[Exercise directions]:
Only the lines from the one with "Physio), DPT, PT)." to the end of the data below should be returned, each exactly as it stands.

(Data provided)

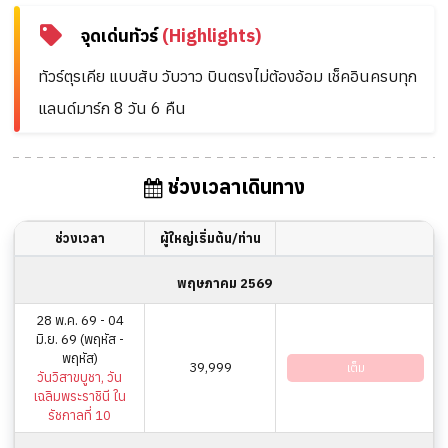
จุดเด่นทัวร์
(Highlights)
ทัวร์ตุรเคีย แบบสับ วับวาว บินตรงไม่ต้องอ้อม เช็คอินครบทุก
แลนด์มาร์ก 8 วัน 6 คืน
ช่วงเวลาเดินทาง
ช่วงเวลา
ผู้ใหญ่เริ่มต้น/ท่าน
พฤษภาคม 2569
28 พ.ค. 69 - 04
มิ.ย. 69 (พฤหัส -
พฤหัส)
39,999
เต็ม
วันวิสาขบูชา, วัน
เฉลิมพระราชินี ใน
รัชกาลที่ 10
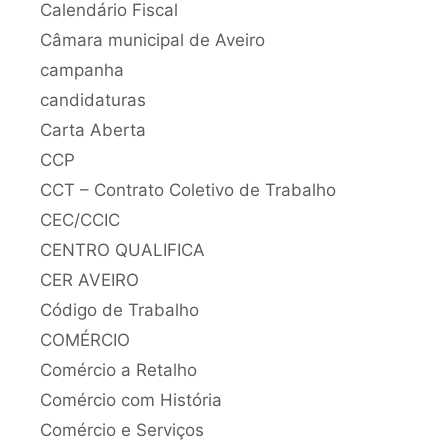
Calendário Fiscal
Câmara municipal de Aveiro
campanha
candidaturas
Carta Aberta
CCP
CCT – Contrato Coletivo de Trabalho
CEC/CCIC
CENTRO QUALIFICA
CER AVEIRO
Código de Trabalho
COMÉRCIO
Comércio a Retalho
Comércio com História
Comércio e Serviços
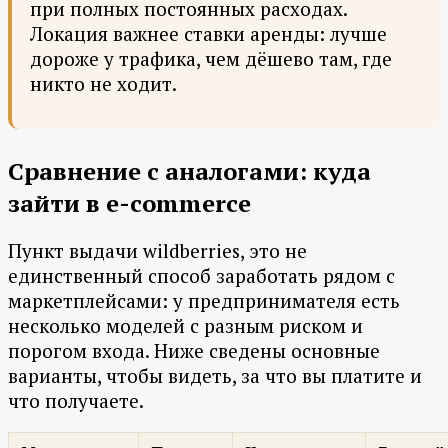
при полных постоянных расходах.
Локация важнее ставки аренды: лучше
дороже у трафика, чем дёшево там, где
никто не ходит.
Сравнение с аналогами: куда
зайти в e-commerce
Пункт выдачи wildberries, это не
единственный способ заработать рядом с
маркетплейсами: у предпринимателя есть
несколько моделей с разным риском и
порогом входа. Ниже сведены основные
варианты, чтобы видеть, за что вы платите и
что получаете.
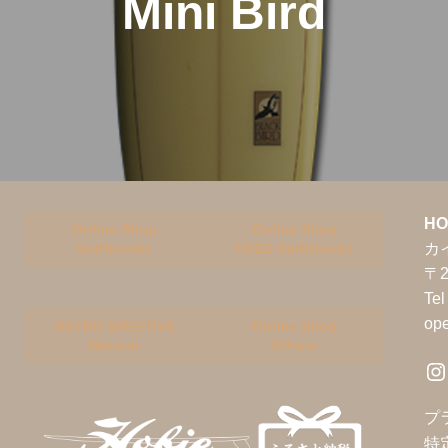
Mini Bird
HO
Online Shop
Online Shop
カ
Surfboards
USED Surfboards
〒2
Te
op
RETRO SPECTIVE
Online Shop
Wetsuit
Others
Instagram
プ
特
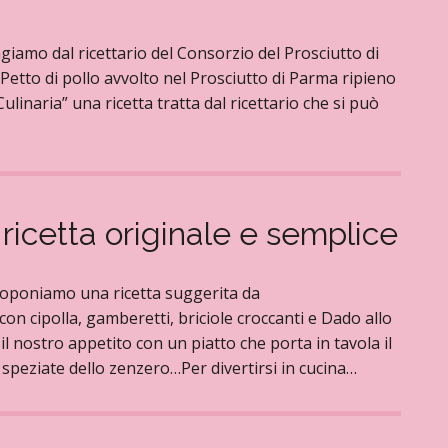
ngiamo dal ricettario del Consorzio del Prosciutto di
Petto di pollo avvolto nel Prosciutto di Parma ripieno
linaria” una ricetta tratta dal ricettario che si può
ricetta originale e semplice
 proponiamo una ricetta suggerita da
 con cipolla, gamberetti, briciole croccanti e Dado allo
 il nostro appetito con un piatto che porta in tavola il
 speziate dello zenzero…Per divertirsi in cucina…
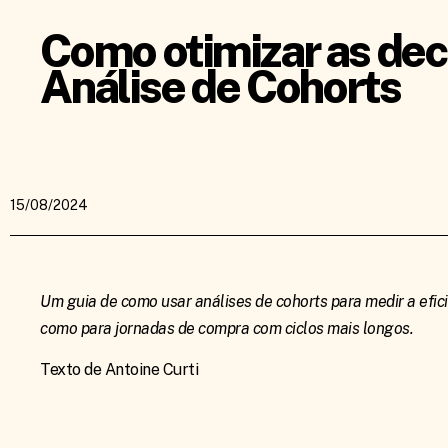
Como otimizar as dec
Análise de Cohorts
15/08/2024
Um guia de como usar análises de cohorts para medir a efic
como para jornadas de compra com ciclos mais longos.
Texto de Antoine Curti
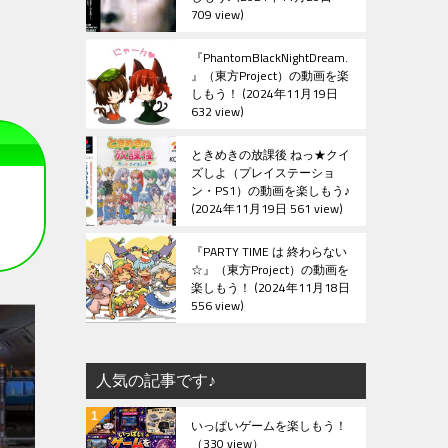
709 view
『PhantomBlackNightDream.
』（東方Project）の動画を楽
しもう！
2024年11月19日
632 view
ときめきの放課後 ねっ★クイ
ズしよ（プレイステーショ
ン・PS1）の動画を楽しもう♪
2024年11月19日 561 view
『PARTY TIME は 終わらない
☆』（東方Project）の動画を
楽しもう！
2024年11月18日
556 view
人気の記事です♪
いっぱいゲームを楽しもう！
（330 view）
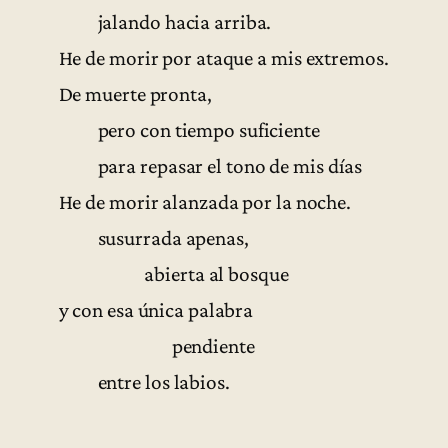
jalando hacia arriba.
He de morir por ataque a mis extremos.
De muerte pronta,
pero con tiempo suficiente
para repasar el tono de mis días
He de morir alanzada por la noche.
susurrada apenas,
abierta al bosque
y con esa única palabra
pendiente
entre los labios.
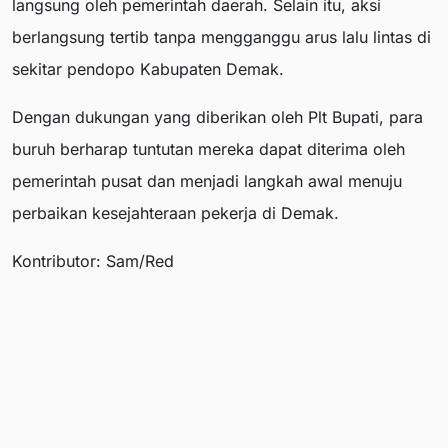
langsung oleh pemerintah daerah. Selain itu, aksi
berlangsung tertib tanpa mengganggu arus lalu lintas di
sekitar pendopo Kabupaten Demak.
Dengan dukungan yang diberikan oleh Plt Bupati, para
buruh berharap tuntutan mereka dapat diterima oleh
pemerintah pusat dan menjadi langkah awal menuju
perbaikan kesejahteraan pekerja di Demak.
Kontributor: Sam/Red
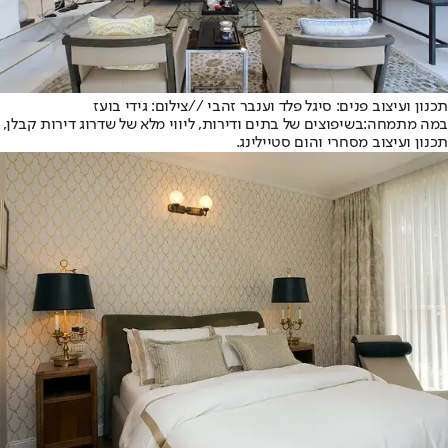
תכנון ועיצוב פנים: סיגל פלד וענבר זהבי //צילום: גידי בועז
במה מתמחה:
בשיפוצים של בתים ודירות, ליווי מלא של שדרוג דירות קבלן,
תכנון ועיצוב מסחרי והום סטיילינג.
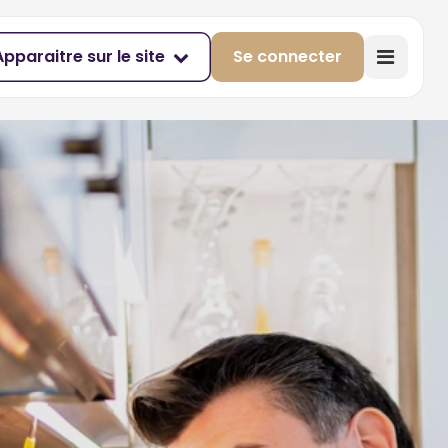
Apparaitre sur le site
Se connecter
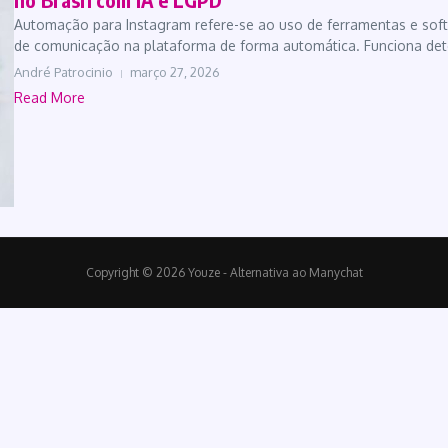
Automação para Instagram refere-se ao uso de ferramentas e softw
de comunicação na plataforma de forma automática. Funciona dete
André Patrocinio
março 27, 2026
Read More
Copyright © 2026 Youze - Alternativa ao Manychat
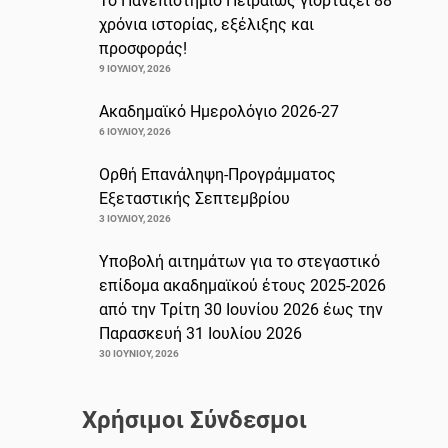
Το Πανεπιστήμιο Πειραιώς γιορτάζει 88
χρόνια ιστορίας, εξέλιξης και
προσφοράς!
9 ΙΟΥΛΊΟΥ, 2026
Ακαδημαϊκό Ημερολόγιο 2026-27
6 ΙΟΥΛΊΟΥ, 2026
Ορθή Επανάληψη-Προγράμματος
Εξεταστικής Σεπτεμβρίου
3 ΙΟΥΛΊΟΥ, 2026
Υποβολή αιτημάτων για το στεγαστικό
επίδομα ακαδημαϊκού έτους 2025-2026
από την Τρίτη 30 Ιουνίου 2026 έως την
Παρασκευή 31 Ιουλίου 2026
30 ΙΟΥΝΊΟΥ, 2026
Χρήσιμοι Σύνδεσμοι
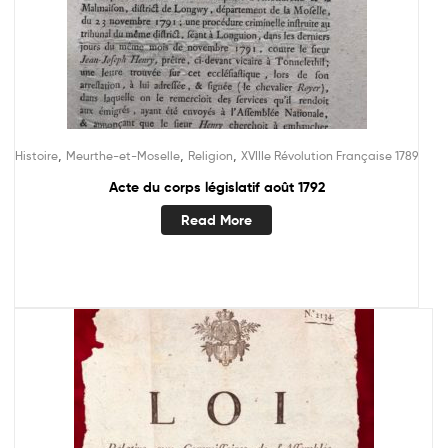
,
,
,
Histoire
Meurthe-et-Moselle
Religion
XVIIIe Révolution Française 1789
Acte du corps législatif août 1792
Read More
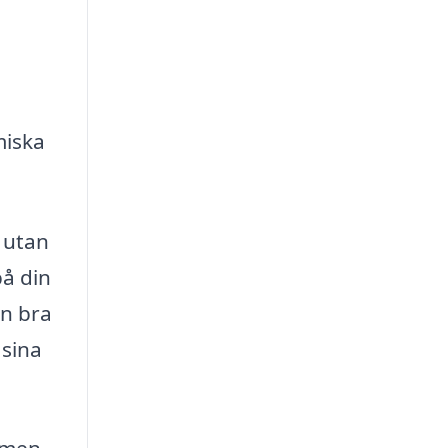
miska
, utan
å din
En bra
 sina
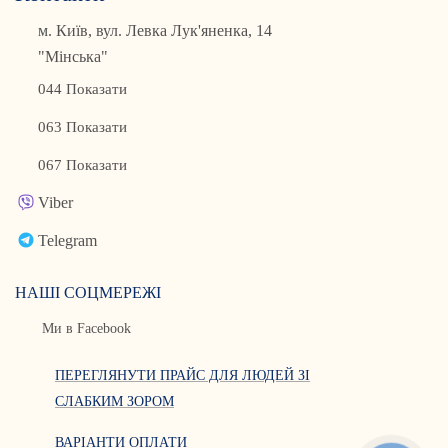
м. Київ, вул. Левка Лук'яненка, 14
"Мінська"
044 Показати
063 Показати
067 Показати
Viber
Telegram
НАШІ СОЦМЕРЕЖІ
Ми в Facebook
ПЕРЕГЛЯНУТИ ПРАЙС ДЛЯ ЛЮДЕЙ ЗІ
СЛАБКИМ ЗОРОМ
ВАРІАНТИ ОПЛАТИ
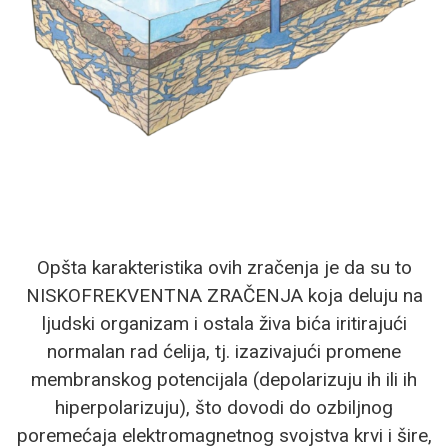
Opšta karakteristika ovih zračenja je da su to
NISKOFREKVENTNA ZRAČENJA koja deluju na
ljudski organizam i ostala živa bića iritirajući
normalan rad ćelija, tj. izazivajući promene
membranskog potencijala (depolarizuju ih ili ih
hiperpolarizuju), što dovodi do ozbiljnog
poremećaja elektromagnetnog svojstva krvi i šire,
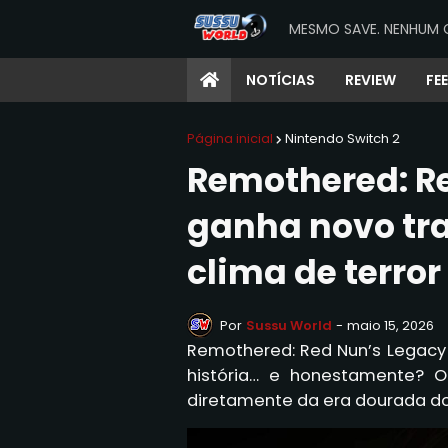
MESMO SAVE. NENHUM 
NOTÍCIAS
REVIEW
FE
Página inicial
Nintendo Switch 2
Remothered: R
ganha novo tra
clima de terror
Por
Sussu World
-
maio 15, 2026
Remothered: Red Nun’s Legacy
história… e honestamente? 
diretamente da era dourada do 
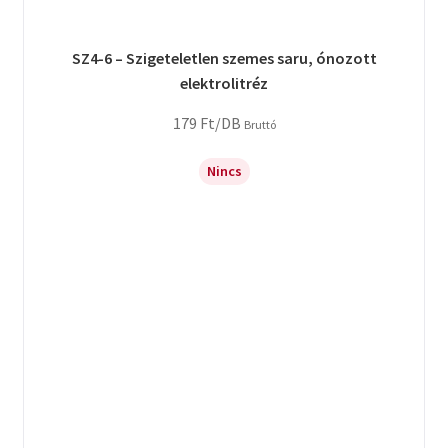
SZ4-6 – Szigeteletlen szemes saru, ónozott
elektrolitréz
179
Ft
/DB
Bruttó
Nincs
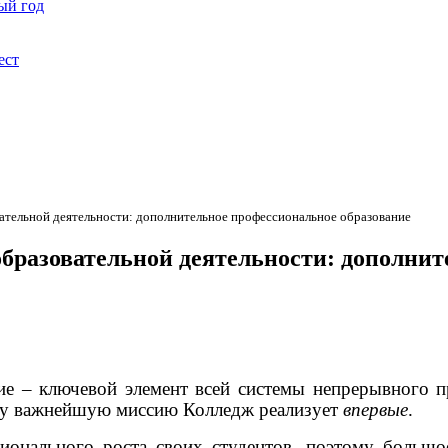
ый год
ест
вательной деятельности: дополнительное профессиональное образование
образовательной деятельности: дополнит
ключевой элемент всей системы непрерывного про
ту важнейшую миссию Колледж реализует
впервые
.
ионального роста своих студентов, поэтому больш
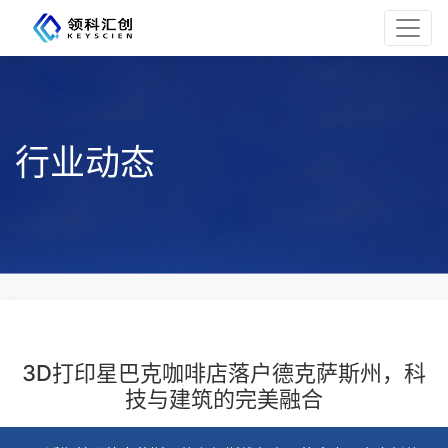
行业动态
3D打印星巴克咖啡店落户德克萨斯州，科
技与建筑的完美融合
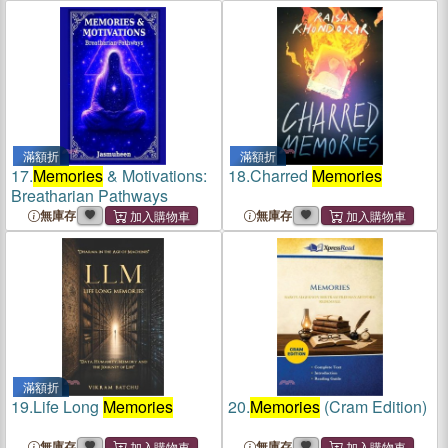
滿額折
滿額折
17.
Memories
& Motivations:
18.
Charred
Memories
Breatharian Pathways
無庫存
無庫存
滿額折
19.
Life Long
Memories
20.
Memories
(Cram Edition)
無庫存
無庫存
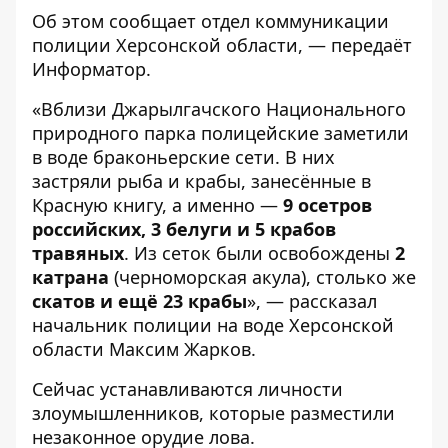
Об этом сообщает
отдел коммуникации
полиции Херсонской област
и, — передаёт
Информатор
.
«Вблизи Джарылгачского Национального
природного парка полицейские заметили
в воде браконьерские сети. В них
застряли рыба и крабы, занесённые в
Красную книгу, а именно —
9 осетров
российских, 3 белуги и 5 крабов
травяных
. Из сеток были освобождены
2
катрана
(черноморская акула), столько же
скатов и ещё 23 крабы
», — рассказал
начальник полиции на воде Херсонской
области Максим Жарков.
Сейчас устанавливаются личности
злоумышленников, которые разместили
незаконное орудие лова.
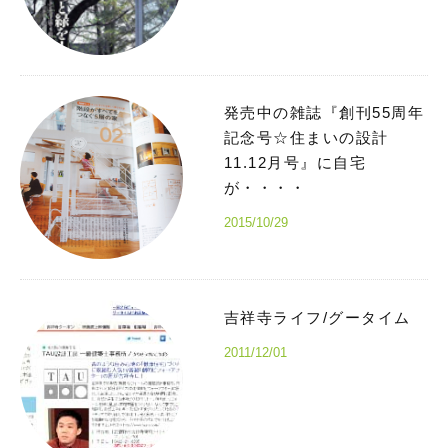
発売中の雑誌『創刊55周年
記念号☆住まいの設計
11.12月号』に自宅
が・・・・
2015/10/29
吉祥寺ライフ/グータイム
2011/12/01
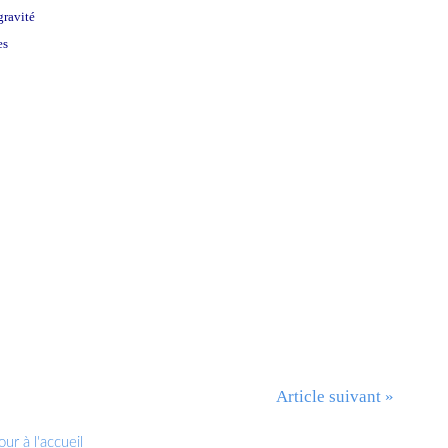
gravité
es
Article suivant »
ur à l'accueil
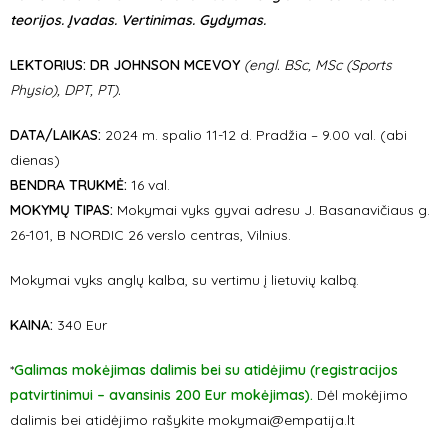
teorijos. Įvadas. Vertinimas. Gydymas.
LEKTORIUS:
DR JOHNSON MCEVOY
(engl.
BSc, MSc (Sports
Physio), DPT, PT).
DATA/LAIKAS:
2024 m. spalio 11-12 d. Pradžia – 9.00 val.
(abi
dienas)
BENDRA TRUKMĖ:
16 val.
MOKYMŲ TIPAS:
Mokymai vyks gyvai adresu J. Basanavičiaus g.
26-101, B NORDIC 26 verslo centras, Vilnius.
Mokymai vyks anglų kalba, su vertimu į lietuvių kalbą.
KAINA:
340 Eur
*
Galimas mokėjimas dalimis bei su atidėjimu (registracijos
patvirtinimui – avansinis 200 Eur mokėjimas).
Dėl mokėjimo
dalimis bei atidėjimo rašykite mokymai@empatija.lt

(End Data provided)

[Response]:
Physio), DPT, PT).
DATA/LAIKAS:
2024 m. spalio 11-12 d. Pradžia – 9.00 val.
(abi
dienas)
BENDRA TRUKMĖ:
16 val.
MOKYMŲ TIPAS:
Mokymai vyks gyvai adresu J. Basanavičiaus g.
26-101, B NORDIC 26 verslo centras, Vilnius.
Mokymai vyks anglų kalba, su vertimu į lietuvių kalbą.
KAINA:
340 Eur
*
Galimas mokėjimas dalimis bei su atidėjimu (registracijos
patvirtinimui – avansinis 200 Eur mokėjimas).
Dėl mokėjimo
dalimis bei atidėjimo rašykite mokymai@empatija.lt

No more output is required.